A motion requesting a new trial following a wrongful termination case based on race discrimination was unsuccessful, a Los Angeles judge ruled in late September. This ensures that the $16.6 million award obtained by Carney Shegerian of Shegerian & Associates, Inc. in June will be upheld on behalf of client Rickey Moland.
Moland filed a suit against his former employer, McWane, Inc., a ductile iron product caster. The plaintiff alleged he’d been discriminated against due to race and was wrongfully terminated. The $16.6 million award is thought to be the largest racial discrimination verdict in California history and was comprised of $373,514 in economic damages, $2.5 million in non-economic damages, and $13.8 million in punitive damages.

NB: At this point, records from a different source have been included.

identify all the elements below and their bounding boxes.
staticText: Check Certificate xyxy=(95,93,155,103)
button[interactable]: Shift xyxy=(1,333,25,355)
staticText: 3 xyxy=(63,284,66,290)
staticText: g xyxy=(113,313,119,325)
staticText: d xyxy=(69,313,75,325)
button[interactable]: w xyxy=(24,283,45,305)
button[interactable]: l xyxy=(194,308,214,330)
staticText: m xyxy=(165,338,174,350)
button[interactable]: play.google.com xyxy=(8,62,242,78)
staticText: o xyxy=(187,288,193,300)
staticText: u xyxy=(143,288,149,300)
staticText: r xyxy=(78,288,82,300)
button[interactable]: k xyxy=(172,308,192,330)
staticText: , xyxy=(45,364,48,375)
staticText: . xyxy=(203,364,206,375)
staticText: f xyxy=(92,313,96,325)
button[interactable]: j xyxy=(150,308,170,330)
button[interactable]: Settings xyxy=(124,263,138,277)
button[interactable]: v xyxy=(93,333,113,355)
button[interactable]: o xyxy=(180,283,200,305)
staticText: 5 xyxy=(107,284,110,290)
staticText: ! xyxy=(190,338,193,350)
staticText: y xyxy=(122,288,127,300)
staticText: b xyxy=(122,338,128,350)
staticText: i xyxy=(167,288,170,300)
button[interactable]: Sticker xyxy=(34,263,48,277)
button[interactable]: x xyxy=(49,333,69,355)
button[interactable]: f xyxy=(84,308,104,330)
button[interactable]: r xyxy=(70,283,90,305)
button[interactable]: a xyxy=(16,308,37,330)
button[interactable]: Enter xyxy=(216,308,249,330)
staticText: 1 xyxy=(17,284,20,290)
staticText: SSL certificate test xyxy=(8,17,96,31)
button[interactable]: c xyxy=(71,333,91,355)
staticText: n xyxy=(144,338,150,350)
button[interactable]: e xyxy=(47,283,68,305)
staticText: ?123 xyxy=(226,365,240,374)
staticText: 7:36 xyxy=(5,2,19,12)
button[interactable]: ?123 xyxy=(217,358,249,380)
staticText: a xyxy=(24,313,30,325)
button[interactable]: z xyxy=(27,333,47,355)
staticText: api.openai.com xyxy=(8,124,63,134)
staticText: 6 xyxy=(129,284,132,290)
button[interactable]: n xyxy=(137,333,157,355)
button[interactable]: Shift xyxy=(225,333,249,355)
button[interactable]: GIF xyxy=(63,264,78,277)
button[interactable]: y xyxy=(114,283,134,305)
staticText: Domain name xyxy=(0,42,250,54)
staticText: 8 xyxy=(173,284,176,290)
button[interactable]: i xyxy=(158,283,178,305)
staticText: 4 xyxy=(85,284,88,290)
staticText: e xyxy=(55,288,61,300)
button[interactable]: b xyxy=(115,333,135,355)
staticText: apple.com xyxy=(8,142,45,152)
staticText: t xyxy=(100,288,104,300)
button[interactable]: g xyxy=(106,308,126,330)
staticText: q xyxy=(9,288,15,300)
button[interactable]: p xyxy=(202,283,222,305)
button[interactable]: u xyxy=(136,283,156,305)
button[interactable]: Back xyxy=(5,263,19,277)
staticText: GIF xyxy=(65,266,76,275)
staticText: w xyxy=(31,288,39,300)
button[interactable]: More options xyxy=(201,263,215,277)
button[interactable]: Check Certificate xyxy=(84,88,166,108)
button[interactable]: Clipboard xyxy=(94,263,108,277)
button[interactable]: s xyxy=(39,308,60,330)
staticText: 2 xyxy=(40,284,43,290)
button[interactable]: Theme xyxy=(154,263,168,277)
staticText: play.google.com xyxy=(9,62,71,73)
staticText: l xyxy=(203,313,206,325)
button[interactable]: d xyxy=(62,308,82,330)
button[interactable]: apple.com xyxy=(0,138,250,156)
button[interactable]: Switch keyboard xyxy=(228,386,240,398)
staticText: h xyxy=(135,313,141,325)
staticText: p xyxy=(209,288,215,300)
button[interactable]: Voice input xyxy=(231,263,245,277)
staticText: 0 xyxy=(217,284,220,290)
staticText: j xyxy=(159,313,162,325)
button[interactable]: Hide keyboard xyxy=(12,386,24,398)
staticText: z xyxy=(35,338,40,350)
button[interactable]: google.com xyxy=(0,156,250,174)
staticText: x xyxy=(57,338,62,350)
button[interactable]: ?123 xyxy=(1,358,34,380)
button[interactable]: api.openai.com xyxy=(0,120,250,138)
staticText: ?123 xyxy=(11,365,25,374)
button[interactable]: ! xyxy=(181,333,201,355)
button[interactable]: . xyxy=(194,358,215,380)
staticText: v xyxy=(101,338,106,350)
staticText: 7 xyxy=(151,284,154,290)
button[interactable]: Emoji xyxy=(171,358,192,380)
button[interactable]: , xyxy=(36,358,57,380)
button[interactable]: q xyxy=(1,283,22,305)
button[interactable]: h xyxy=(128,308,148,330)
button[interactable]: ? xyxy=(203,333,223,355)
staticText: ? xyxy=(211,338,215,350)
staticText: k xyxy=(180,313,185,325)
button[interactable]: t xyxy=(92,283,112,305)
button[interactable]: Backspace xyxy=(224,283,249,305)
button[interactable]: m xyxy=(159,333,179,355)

Moland, a 53-year-old African-American man, began working for McWane, Inc. as a Production Supervisor in June of 2010. According to Moland’s complaint, he struggled to be treated with respect by many of his subordinates and superiors at the company, despite consistently excellent work performance. Despite this, he chose to continue to work hard, hoping that he would earn his colleagues’ respect.

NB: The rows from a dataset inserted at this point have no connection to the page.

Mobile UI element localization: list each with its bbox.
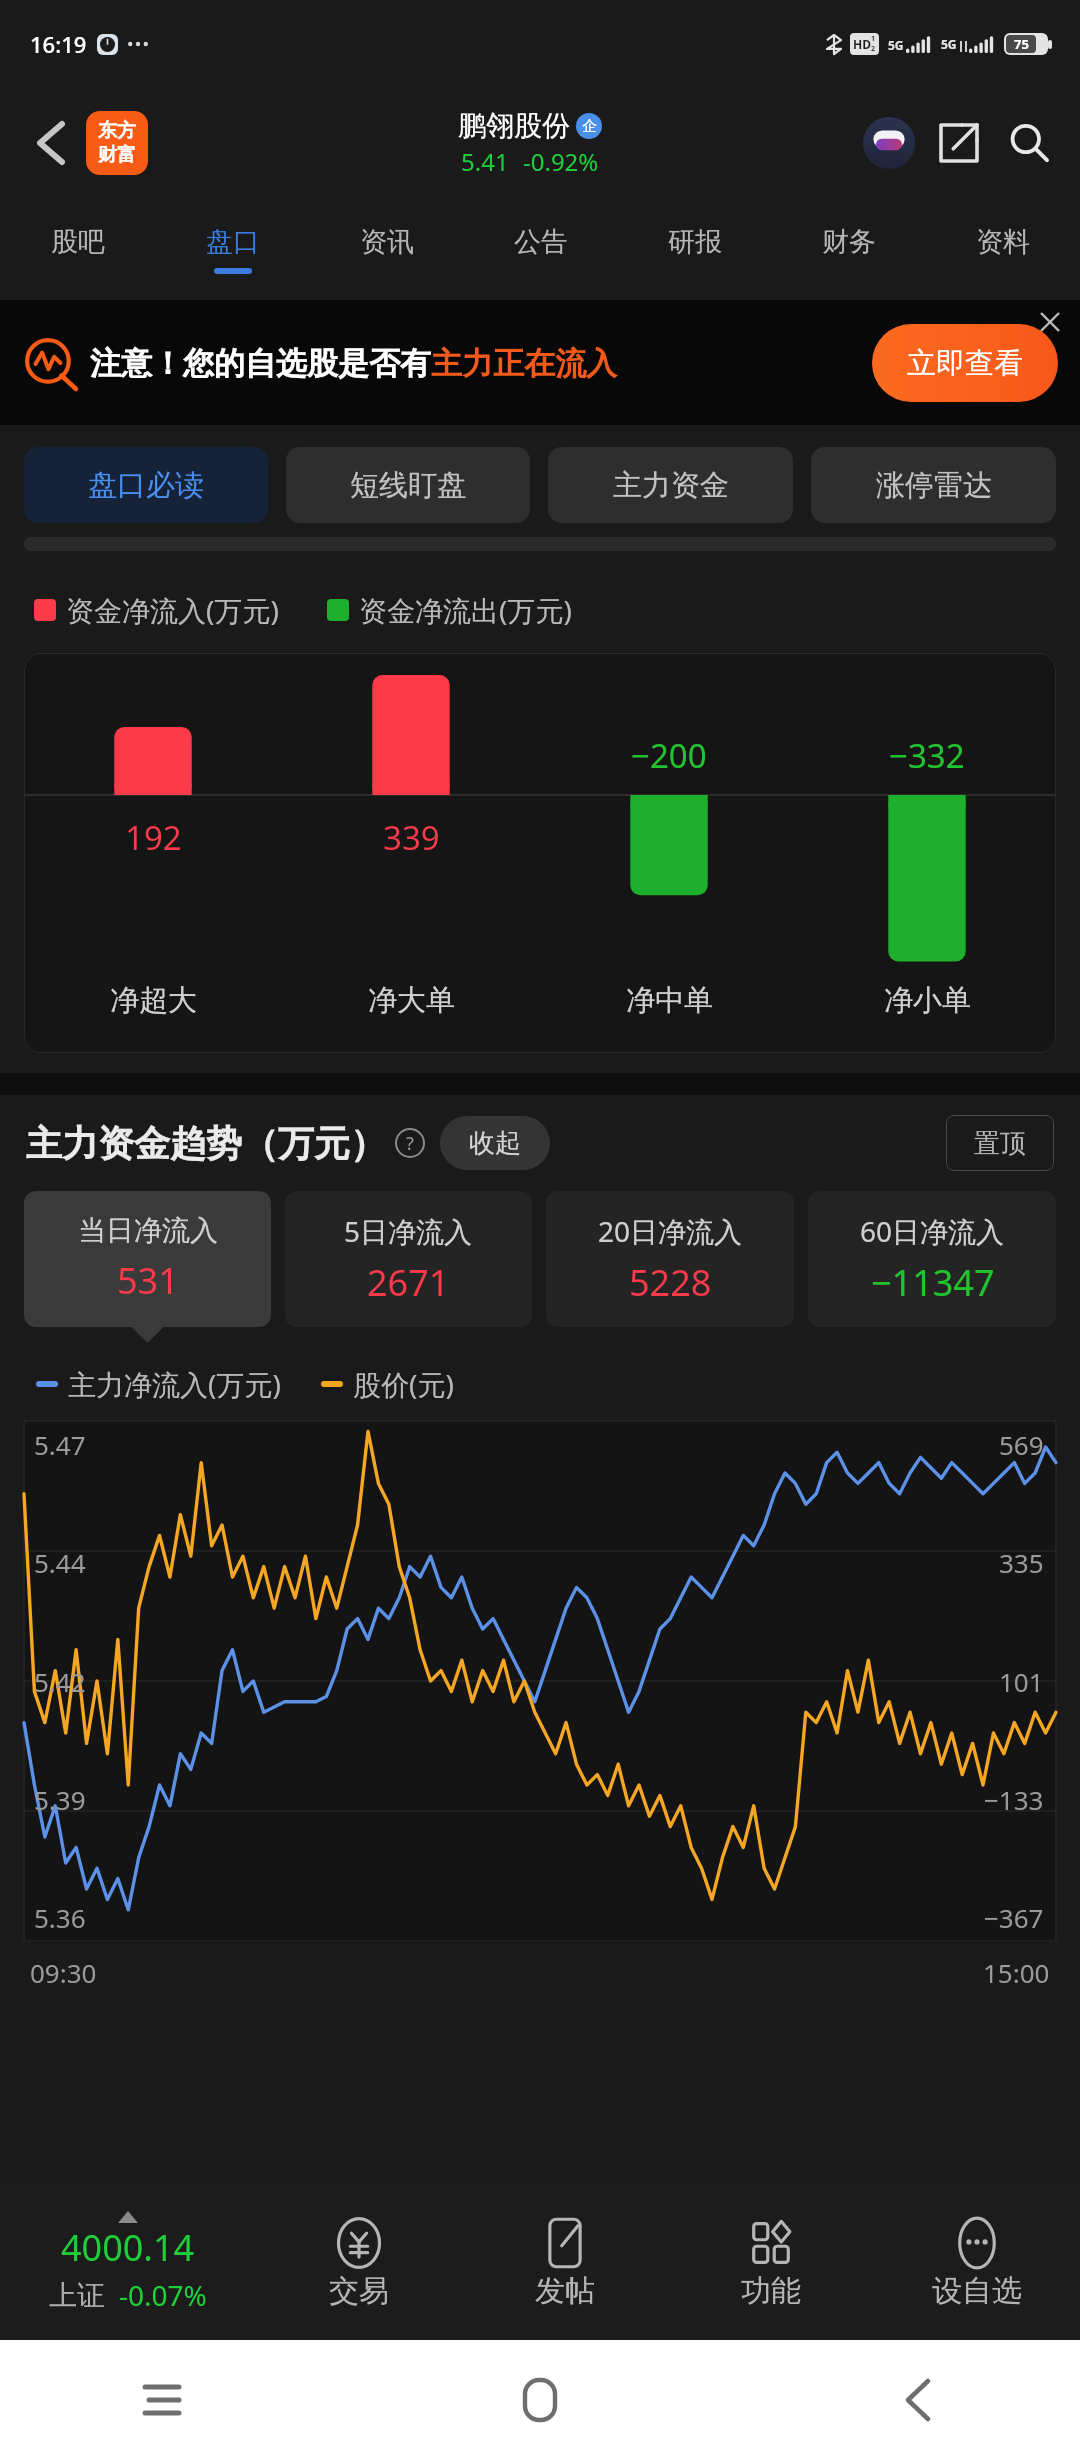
staticText: 5G [941, 36, 957, 52]
staticText: 5G [888, 37, 904, 53]
button[interactable]: 发帖 [462, 2185, 668, 2340]
staticText: 15:00 [983, 1955, 1050, 1990]
staticText: HD [853, 36, 871, 52]
staticText: 股价(元) [353, 1365, 454, 1403]
staticText: 5.41 [461, 145, 509, 178]
staticText: 短线盯盘 [350, 467, 466, 504]
staticText: 收起 [469, 1127, 521, 1160]
staticText: 192 [125, 815, 182, 860]
button[interactable]: Help [394, 1127, 426, 1159]
staticText: 发帖 [535, 2272, 595, 2310]
button[interactable]: 公告 [464, 198, 618, 300]
staticText: −133 [984, 1782, 1044, 1817]
staticText: 主力正在流入 [431, 344, 617, 383]
button[interactable]: 当日净流入 [24, 1191, 271, 1327]
button[interactable]: 设自选 [874, 2185, 1080, 2340]
staticText: 5.36 [34, 1900, 86, 1935]
staticText: 4000.14 [61, 2223, 195, 2272]
staticText: 资讯 [360, 225, 414, 259]
button[interactable]: AI assistant [858, 112, 920, 174]
staticText: 注意！您的自选股是否有 [90, 344, 431, 383]
staticText: ? [406, 1131, 414, 1156]
staticText: 上证 [49, 2278, 105, 2313]
staticText: 5228 [629, 1258, 712, 1307]
staticText: 盘口必读 [88, 467, 204, 504]
staticText: 设自选 [932, 2272, 1022, 2310]
staticText: 当日净流入 [78, 1213, 218, 1248]
button[interactable]: Search [998, 112, 1060, 174]
button[interactable]: Home [508, 2368, 572, 2432]
staticText: -0.07% [119, 2276, 207, 2314]
staticText: 2 [871, 44, 876, 54]
button[interactable]: Close ad [1032, 304, 1068, 340]
staticText: 5.39 [34, 1782, 86, 1817]
staticText: 339 [383, 815, 440, 860]
button[interactable]: Back [22, 114, 80, 172]
staticText: 资金净流入(万元) [66, 591, 279, 629]
button[interactable]: 盘口必读 [24, 447, 268, 523]
button[interactable]: 资讯 [310, 198, 464, 300]
staticText: 企 [582, 117, 597, 136]
button[interactable]: 60日净流入 [808, 1191, 1056, 1327]
button[interactable]: Back [886, 2368, 950, 2432]
staticText: −11347 [871, 1258, 995, 1307]
staticText: 主力资金趋势（万元） [26, 1121, 386, 1166]
staticText: 资料 [976, 225, 1030, 259]
button[interactable]: 资料 [926, 198, 1080, 300]
staticText: 569 [999, 1427, 1044, 1462]
button[interactable]: 研报 [618, 198, 772, 300]
staticText: 主力净流入(万元) [68, 1365, 281, 1403]
staticText: 净大单 [368, 982, 455, 1019]
staticText: 101 [999, 1664, 1044, 1699]
staticText: 净小单 [884, 982, 971, 1019]
button[interactable]: Share [928, 112, 990, 174]
button[interactable]: Recents [130, 2368, 194, 2432]
staticText: 335 [999, 1545, 1044, 1580]
staticText: 股吧 [51, 225, 105, 259]
staticText: 净超大 [110, 982, 197, 1019]
staticText: 涨停雷达 [876, 467, 992, 504]
staticText: 财富 [98, 143, 136, 167]
staticText: 20日净流入 [598, 1212, 743, 1250]
staticText: −367 [984, 1900, 1044, 1935]
staticText: 交易 [329, 2272, 389, 2310]
button[interactable]: 置顶 [946, 1115, 1054, 1171]
button[interactable]: 交易 [256, 2185, 462, 2340]
staticText: 60日净流入 [860, 1212, 1005, 1250]
button[interactable]: 涨停雷达 [811, 447, 1056, 523]
staticText: 531 [117, 1256, 179, 1305]
staticText: 净中单 [626, 982, 713, 1019]
button[interactable]: 盘口 [155, 198, 310, 300]
button[interactable]: 短线盯盘 [286, 447, 530, 523]
staticText: 鹏翎股份 [458, 108, 570, 143]
staticText: 09:30 [30, 1955, 97, 1990]
button[interactable]: 财务 [772, 198, 926, 300]
button[interactable]: 4000.14 [0, 2211, 256, 2314]
staticText: 75 [1014, 35, 1029, 53]
staticText: 功能 [741, 2272, 801, 2310]
staticText: −332 [889, 733, 965, 778]
staticText: -0.92% [523, 145, 599, 178]
staticText: 置顶 [974, 1127, 1026, 1160]
staticText: 研报 [668, 225, 722, 259]
button[interactable]: 东方 [86, 111, 148, 175]
staticText: 16:19 [30, 29, 87, 59]
staticText: 公告 [514, 225, 568, 259]
staticText: 2671 [367, 1258, 450, 1307]
staticText: 立即查看 [907, 345, 1023, 382]
staticText: 5日净流入 [344, 1212, 473, 1250]
button[interactable]: 5日净流入 [285, 1191, 532, 1327]
button[interactable]: 20日净流入 [546, 1191, 794, 1327]
staticText: 5.42 [34, 1664, 86, 1699]
button[interactable]: 功能 [668, 2185, 874, 2340]
staticText: −200 [631, 733, 707, 778]
button[interactable]: 主力资金 [548, 447, 793, 523]
button[interactable]: 收起 [440, 1116, 550, 1170]
staticText: 5.44 [34, 1545, 86, 1580]
staticText: 1 [871, 34, 876, 44]
staticText: 主力资金 [613, 467, 729, 504]
button[interactable]: 股吧 [0, 198, 155, 300]
staticText: 资金净流出(万元) [359, 591, 572, 629]
button[interactable]: 立即查看 [872, 324, 1058, 402]
staticText: 财务 [822, 225, 876, 259]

Throughout his tenure as the first and only African-American manager in the McWane, Inc.’s Corona facility, Moland’s complaint describes how he was repeatedly referred to by other employees in racially derogatory terms. Managers and Human Resources became aware of this conduct, yet did nothing to stop it. Moland later learned from multiple sources that he was regularly referred to by “the n-word” behind his back by several employees, including supervisors and high-ranking management.
“Today’s affirmation of that verdict acts as a strong message to employers across the state that juries are not afraid to award what is deserved to mistreated employees,” said Shegerian.